Show how this reduces to OLS when \(\mathbf{V} = \mathbf{I}_n\).
Show how this reduces to WLS when \(\mathbf{V}\) is diagonal.

12.40 Modelling Problem

You have repeated observations on each subject over time.

Why is the independence assumption questionable?
What kinds of covariance structure might be reasonable?
Why might GLS be more appropriate than OLS in this setting?

12.41 Suggested Homework

Complete the following tasks:

fit an OLS model and a weighted least squares model for data with unequal variance;
compare coefficient estimates, standard errors, and residual plots;
compute a GLS estimator by hand for a small example with a known covariance matrix;
explain the transformed-model view in your own words;
write a short discussion of when a covariance model is scientifically credible enough to justify GLS.

12.42 Summary

In this week, we studied generalized least squares as an extension of ordinary least squares to models with nonidentity covariance structure.

We emphasized that:

OLS assumes spherical errors;
GLS allows unequal variances and correlated errors;
WLS is a special case of GLS;
GLS can be understood as OLS on a transformed model;
covariance structure is part of model formulation and should be justified by both design and diagnostics.

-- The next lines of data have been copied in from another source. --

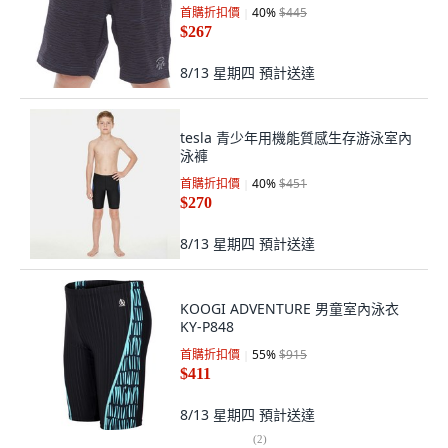
首購折扣價
40
%
$445
$267
8/13 星期四
預計送達
tesla 青少年用機能質感生存游泳室內
泳褲
首購折扣價
40
%
$451
$270
8/13 星期四
預計送達
KOOGI ADVENTURE 男童室內泳衣
KY-P848
首購折扣價
55
%
$915
$411
8/13 星期四
預計送達
(
2
)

Next week, a natural continuation is to move toward repeated-measures ideas, mixed models, or robust inference, depending on the course emphasis.

12.43 Appendix: Compact Formula Summary

General covariance model:

\[ \mathrm{Var}(\boldsymbol{\varepsilon}) = \sigma^2 \mathbf{V}. \]

GLS criterion:

\[ Q(\boldsymbol{\beta}) = (\mathbf{Y} - \mathbf{X}\boldsymbol{\beta})^\top \mathbf{V}^{-1} (\mathbf{Y} - \mathbf{X}\boldsymbol{\beta}). \]

GLS estimator:

\[ \hat{\boldsymbol{\beta}}_{GLS} = (\mathbf{X}^\top \mathbf{V}^{-1}\mathbf{X})^{-1} \mathbf{X}^\top \mathbf{V}^{-1}\mathbf{Y}. \]

Transformed model idea:

\[ \mathbf{A}\mathbf{Y} = \mathbf{A}\mathbf{X}\boldsymbol{\beta} + \mathbf{A}\boldsymbol{\varepsilon}, \qquad \mathbf{A}^\top \mathbf{A} = \mathbf{V}^{-1}. \]

Key message:

OLS, WLS, and GLS are all part of one least squares framework;
the difference lies in how the covariance structure is represented.